The named algorithms are the concrete new pieces. Framing the problem as entanglement between high-level and low-level signals is reasonable, and releasing code plus datasets on the project page gives others a chance to test the implementation directly.

The main weakness is the complete absence of any experimental detail. The abstract says extensive experiments on real robots and multi-modal benchmarks show better success rates and generalization, yet it lists no baselines, no metrics, no ablations, and no error bars. Without those, there is no way to tell whether the gains come from the proposed methods or from other factors such as longer training or different data. That gap makes the central claim impossible to assess from what is provided.

The work targets people already training or deploying VLA models in robotics. A reader in that area could pick up the high-level ideas for Intention Decoupling and sample-guided RL as possible starting points, but would need the full results and implementation details before deciding whether to try them.

I would send it to peer review. The problem it names is real in the field, the proposed fixes are specific enough to be evaluated, and the code release lowers the barrier for checking the claims. Referees can request the missing tables and controls.

Referee Report

1 major / 0 minor

Summary. The paper introduces SyVLA, a robust VLA model trained with diversified experiences. It proposes an Intention Decoupling algorithm to isolate control-relevant features from reasoning contexts and a similar-sample guided RL pipeline to stabilize policy updates and mitigate distribution shift. Extensive experiments on real-world robotic tasks and multi-modal benchmarks are claimed to demonstrate superior task success rates, stronger out-of-distribution generalization compared to existing methods, while preserving core vision-language capabilities. Codes and datasets are released.

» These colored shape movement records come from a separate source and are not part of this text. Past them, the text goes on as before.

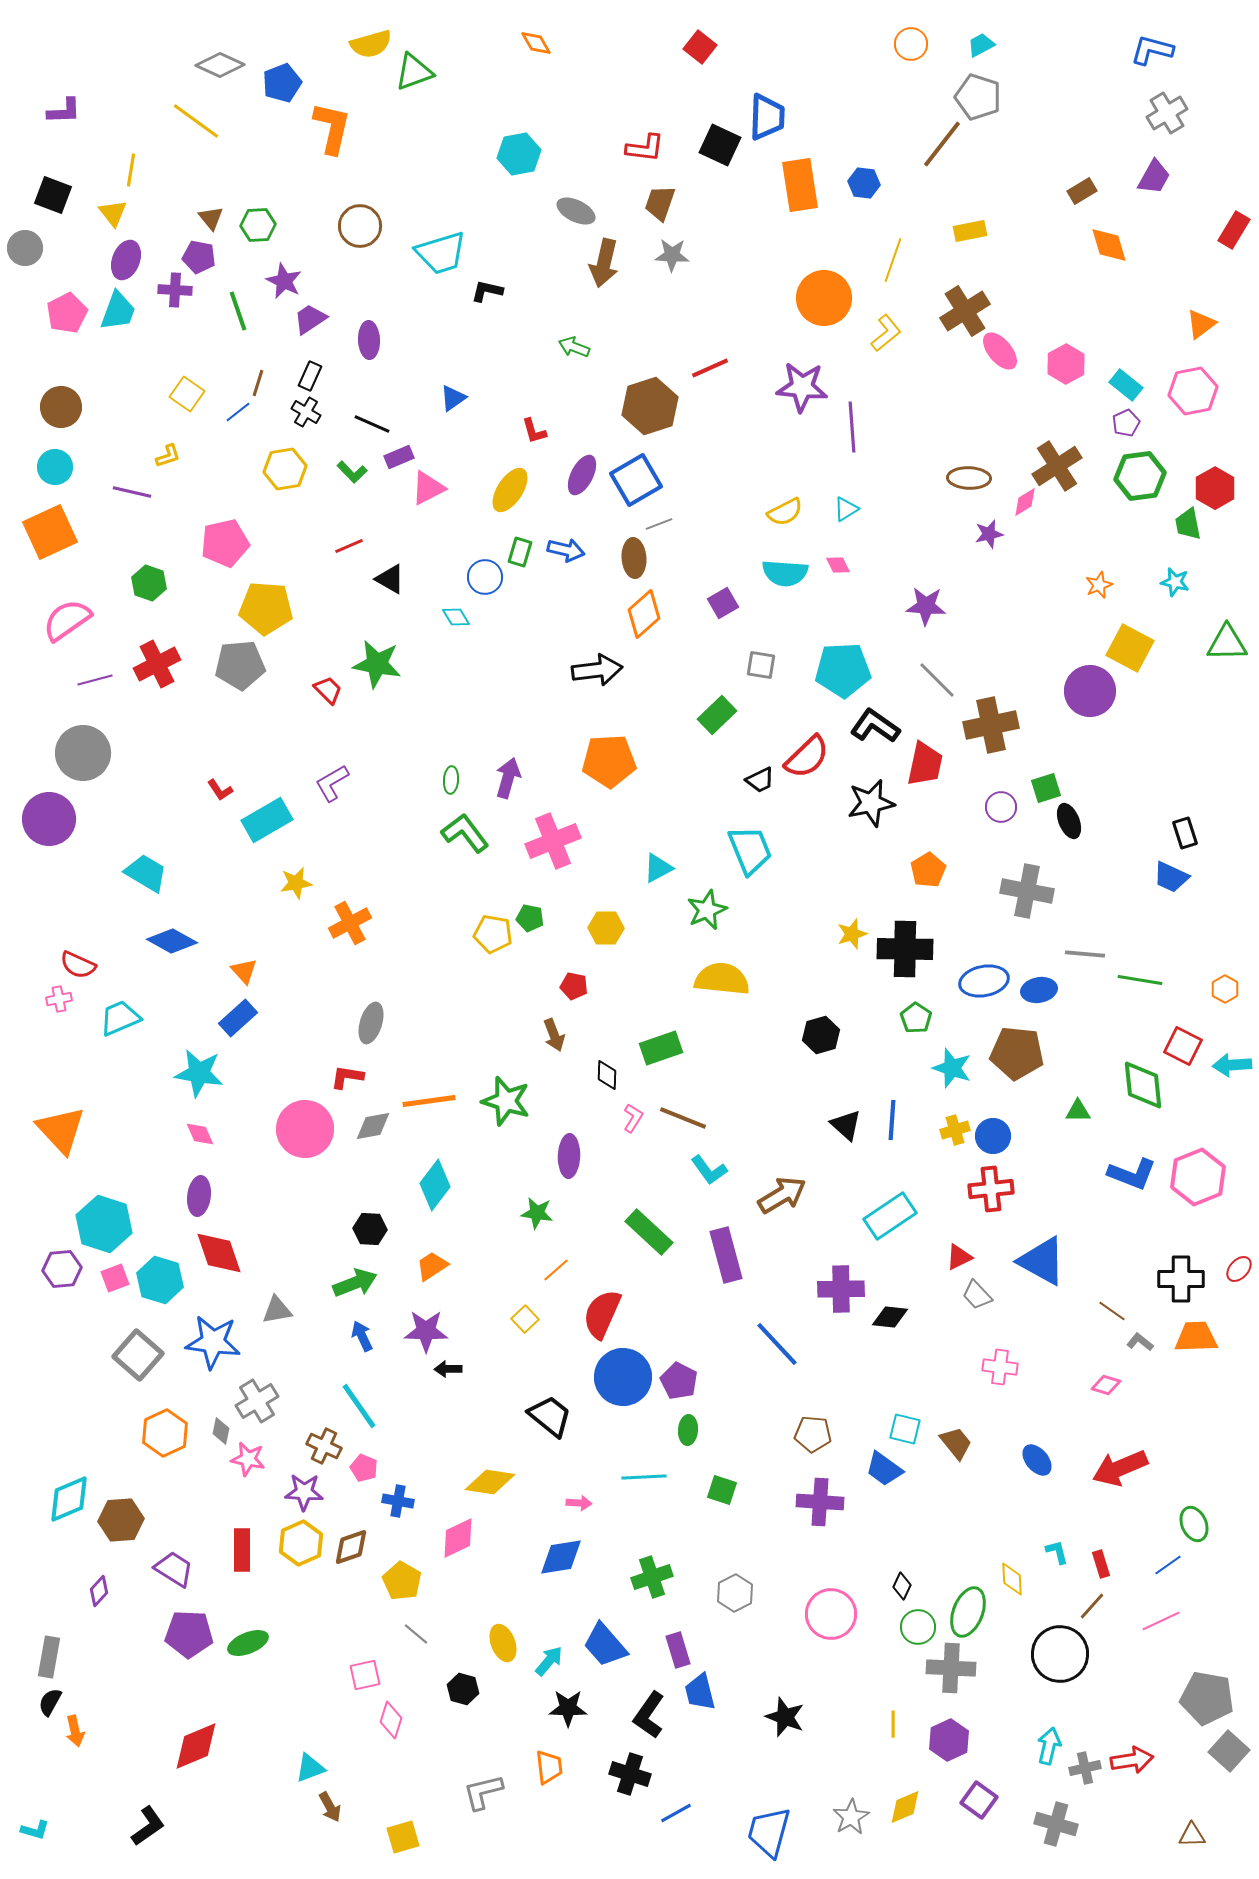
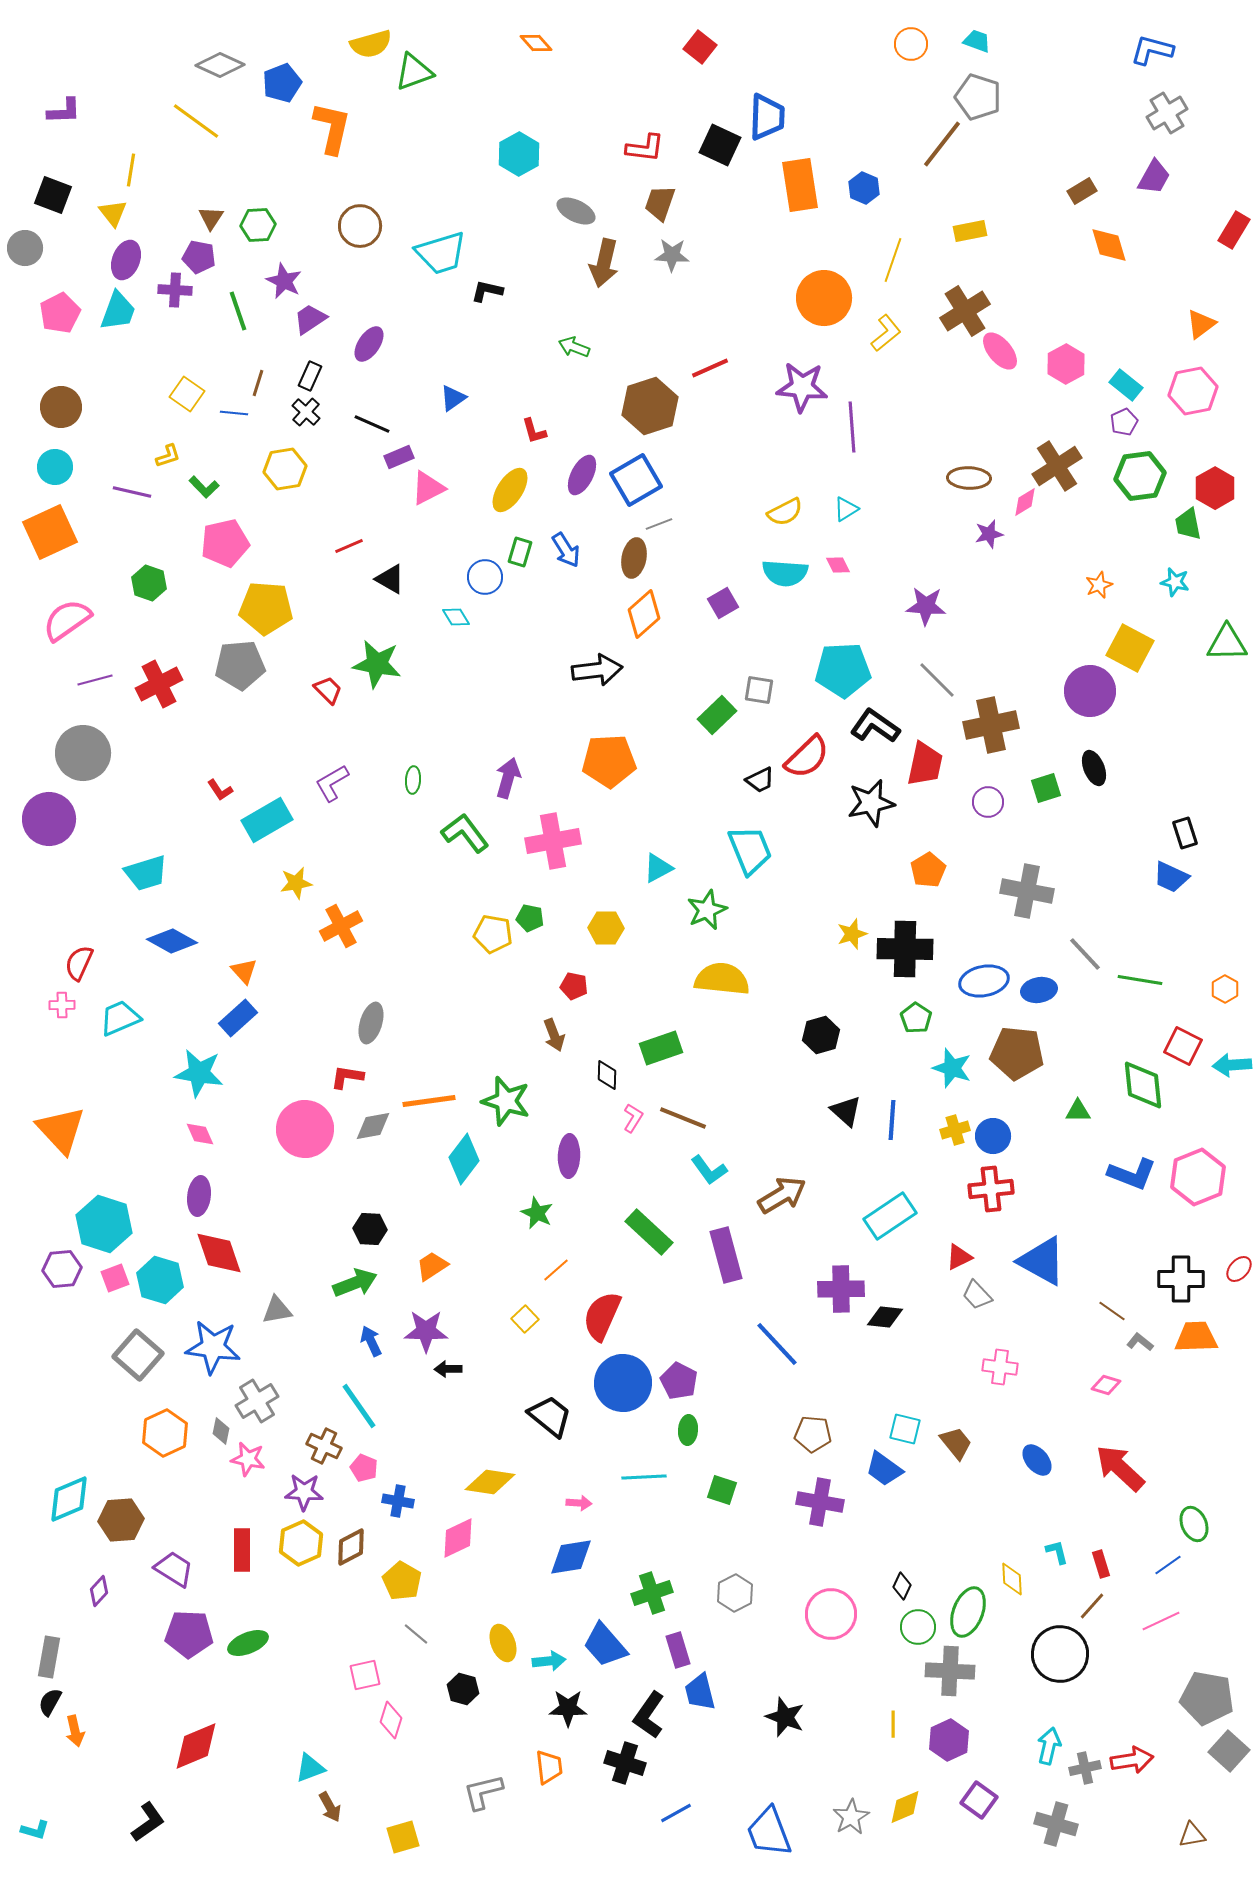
orange diamond at (536, 43): rotated 12 degrees counterclockwise
cyan trapezoid at (981, 45): moved 4 px left, 4 px up; rotated 48 degrees clockwise
cyan hexagon at (519, 154): rotated 18 degrees counterclockwise
blue hexagon at (864, 183): moved 5 px down; rotated 16 degrees clockwise
brown triangle at (211, 218): rotated 12 degrees clockwise
pink pentagon at (67, 313): moved 7 px left
purple ellipse at (369, 340): moved 4 px down; rotated 36 degrees clockwise
blue line at (238, 412): moved 4 px left, 1 px down; rotated 44 degrees clockwise
black cross at (306, 412): rotated 12 degrees clockwise
purple pentagon at (1126, 423): moved 2 px left, 1 px up
green L-shape at (352, 472): moved 148 px left, 15 px down
blue arrow at (566, 550): rotated 45 degrees clockwise
brown ellipse at (634, 558): rotated 15 degrees clockwise
red cross at (157, 664): moved 2 px right, 20 px down
gray square at (761, 665): moved 2 px left, 25 px down
green ellipse at (451, 780): moved 38 px left
purple circle at (1001, 807): moved 13 px left, 5 px up
black ellipse at (1069, 821): moved 25 px right, 53 px up
pink cross at (553, 841): rotated 12 degrees clockwise
cyan trapezoid at (146, 873): rotated 132 degrees clockwise
orange cross at (350, 923): moved 9 px left, 3 px down
gray line at (1085, 954): rotated 42 degrees clockwise
red semicircle at (78, 965): moved 1 px right, 2 px up; rotated 90 degrees clockwise
pink cross at (59, 999): moved 3 px right, 6 px down; rotated 10 degrees clockwise
black triangle at (846, 1125): moved 14 px up
cyan diamond at (435, 1185): moved 29 px right, 26 px up
green star at (537, 1213): rotated 16 degrees clockwise
red semicircle at (602, 1314): moved 2 px down
black diamond at (890, 1317): moved 5 px left
blue arrow at (362, 1336): moved 9 px right, 5 px down
blue star at (213, 1342): moved 5 px down
blue circle at (623, 1377): moved 6 px down
red arrow at (1120, 1468): rotated 66 degrees clockwise
purple cross at (820, 1502): rotated 6 degrees clockwise
brown diamond at (351, 1547): rotated 9 degrees counterclockwise
blue diamond at (561, 1557): moved 10 px right
green cross at (652, 1577): moved 16 px down
cyan arrow at (549, 1661): rotated 44 degrees clockwise
gray cross at (951, 1668): moved 1 px left, 3 px down
black cross at (630, 1774): moved 5 px left, 11 px up
black L-shape at (148, 1826): moved 4 px up
blue trapezoid at (769, 1832): rotated 36 degrees counterclockwise
brown triangle at (1192, 1835): rotated 8 degrees counterclockwise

Significance. If the experimental claims hold, this would represent a meaningful advance for vision-language-action models by directly targeting the entanglement of high-level reasoning with low-level control and the instability of policy optimization, potentially improving real-world robustness and OOD generalization without sacrificing VLM capabilities. The public release of code and data is a clear strength for reproducibility.

major comments (1)

[Abstract] Abstract: the central claim that SyVLA achieves 'superior task success rates and stronger out-of-distribution generalization' is stated without any experimental details, baselines, metrics, error analysis, or quantitative results. This absence makes it impossible to evaluate whether the data support the performance claims that constitute the paper's main contribution.

Simulated Author's Rebuttal

1 responses · 0 unresolved

We thank the referee for highlighting the need for more concrete details in the abstract. We address this point below and will revise the manuscript accordingly.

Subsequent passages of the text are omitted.